Putin’s visit comes at a particularly complex moment in India–U.S. relations. American dissatisfaction over India’s long-term purchase of discounted Russian crude was only the beginning. President Trump’s return to Washington has been accompanied by what he calls a “fair trade doctrine,” under which India now faces among the world’s highest tariffs imposed by the United States, especially on key exports such as pharmaceuticals, specialty steel, and certain categories of machinery. Add to this the American unease about India’s continued defense posture vis-à-vis Russia, and the picture becomes clear: Indo-U.S. relations are currently undergoing a strain not seen in the last decade.
Yet even in this backdrop, India has chosen not to dilute its strategic engagement with Moscow. Kremlin spokesperson Dmitry Peskov has confirmed that potential Indian purchases of next-generation Russian fighter jets and ballistic missile systems will be a central agenda item during the Modi–Putin talks. While the U.S. may not welcome such deepening defense cooperation, the reality is that nearly 60–70 percent of India’s military platforms even today are of Russian origin. Whether it is the Su-30MKI fighters, T-90 tanks, the nuclear submarine Chakra, or the formidable S-400 air defense system, Russia remains India’s principal and most dependable weapons supplier. Joint ventures like BrahMos, the world’s fastest supersonic cruise missile, further illustrate the depth of technological and strategic synergy that simply cannot be replicated overnight by any Western partner.

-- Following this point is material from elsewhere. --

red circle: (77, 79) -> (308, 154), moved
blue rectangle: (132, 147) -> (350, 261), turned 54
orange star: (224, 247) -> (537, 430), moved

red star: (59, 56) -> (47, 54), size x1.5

The timing of Putin’s visit also reflects a mutual understanding that the global order is in flux. For Russia, India remains one of the few large, independent, and rising powers that has not aligned itself with either the Western bloc or the Sino-Russian axis. For India, Russia remains a crucial pillar in maintaining a multipolar Asia and ensuring that New Delhi retains flexibility in balancing Western partnerships with its own national interests.
How America views this visit—and how it interprets the outcomes of the Modi–Putin dialogue—will be closely watched by the rest of the world. Washington has historically viewed India–Russia engagement through the lens of its own geopolitical struggles, whether during the Cold War or in the current era of great-power rivalry with China and Russia. But the United States must accept an essential truth: India does not believe in exclusive relationships. New Delhi’s global partnerships are guided by sovereignty, strategic autonomy, and the pursuit of a balanced multipolar order—not by pressure tactics or ideological camps.

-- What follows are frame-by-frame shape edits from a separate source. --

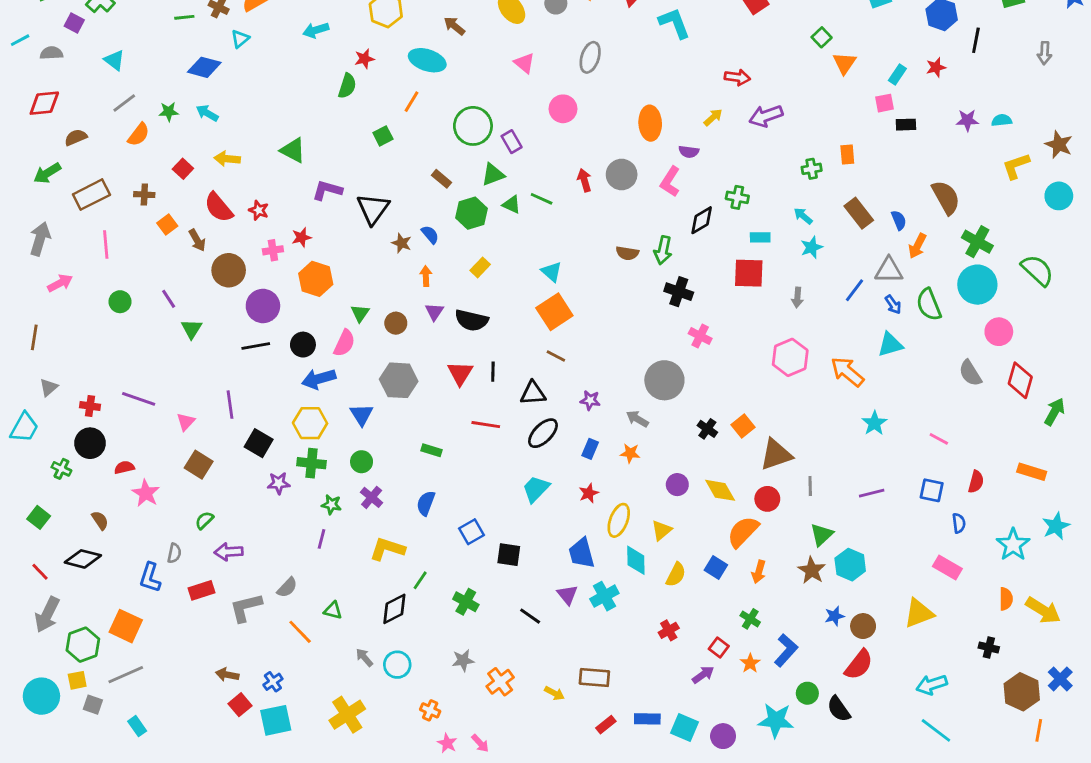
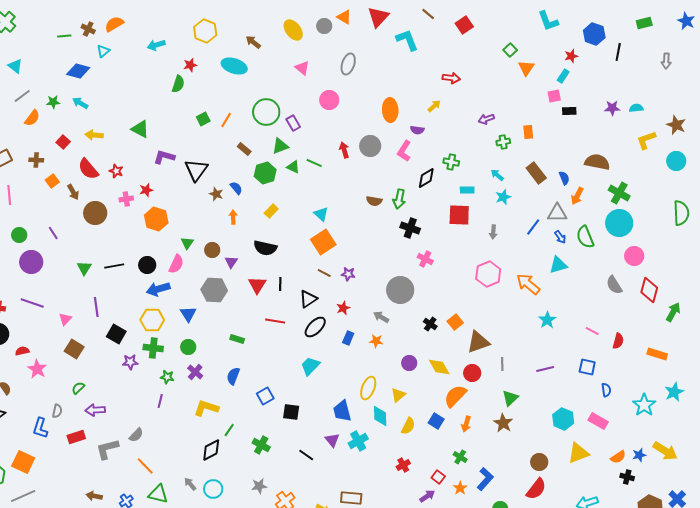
red star: (936, 67) -> (571, 56), moved
orange line: (412, 102) -> (226, 120), moved
purple arrow: (766, 116) -> (486, 119), moved, size x0.7
brown semicircle: (946, 197) -> (597, 162), turned -50
green semicircle: (1037, 270) -> (681, 213), moved, turned 45
purple circle: (263, 306) -> (31, 262), moved
purple triangle: (434, 312) -> (231, 262), moved
green triangle: (191, 329) -> (84, 268), moved
black triangle: (533, 393) -> (308, 299), turned -30
purple star: (590, 400) -> (348, 274), moved
red semicircle: (976, 482) -> (618, 341), moved
red star: (589, 493) -> (343, 308), moved
cyan hexagon: (850, 565) -> (563, 419), moved
orange semicircle: (1006, 599) -> (618, 457), moved, turned 56
green triangle: (333, 610) -> (158, 494), moved, size x1.5
blue star: (834, 616) -> (639, 455), moved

India will continue to deepen ties with the United States in trade, technology, education, and defense interoperability. But that will not come at the cost of its historic and strategic relationship with Russia.
In fact, Putin’s 2025 visit may well become the moment India–Russia relations receive a fresh infusion of energy. Aside from defense ties, both sides are exploring expansion in the North–South Transport Corridor, cooperation in civil nuclear energy, space technology, and new investments in the Russian Far East—a region where India has already pledged significant economic participation. Cultural and educational exchanges, too, are likely to rise as Moscow views India as a long-term partner in the emerging non-West-led economic order.
What remains certain is that Putin’s visit will strengthen—not merely symbolize—the India–Russia partnership. In an era when alliances shift overnight and global politics is defined by volatility, the India–Russia relationship remains a model of consistency and trust. It has weathered wars, sanctions, diplomatic storms, and vast changes in leadership on both sides. And it has emerged stronger each time.
As the world watches Modi and Putin meet once again, the message is unmistakable: there are friendships in global diplomacy that are built not on convenience, but on conviction—and the India–Russia partnership is one of them.